### [DATA FOR THIS EXERCISE]
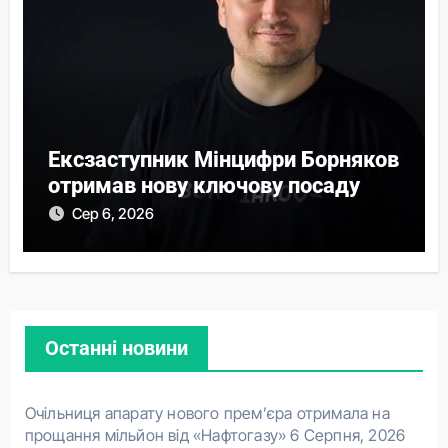
Ексзаступник Мінцифри Борняков
отримав нову ключову посаду
Сер 6, 2026
Останні новини
Очільниця апарату нового прем’єра отримала на
прощання мільйон від «Нафтогазу»
6 Серпня, 2026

### [WHAT TO DO]
Reproduce exactly the lines from the one with "Очільниця апарату нового прем’єра отримала на" through the last line of the entries, keeping both of those lines and nothing else.

### [OUTPUT OF THE EXERCISE]
Очільниця апарату нового прем’єра отримала на
прощання мільйон від «Нафтогазу»
6 Серпня, 2026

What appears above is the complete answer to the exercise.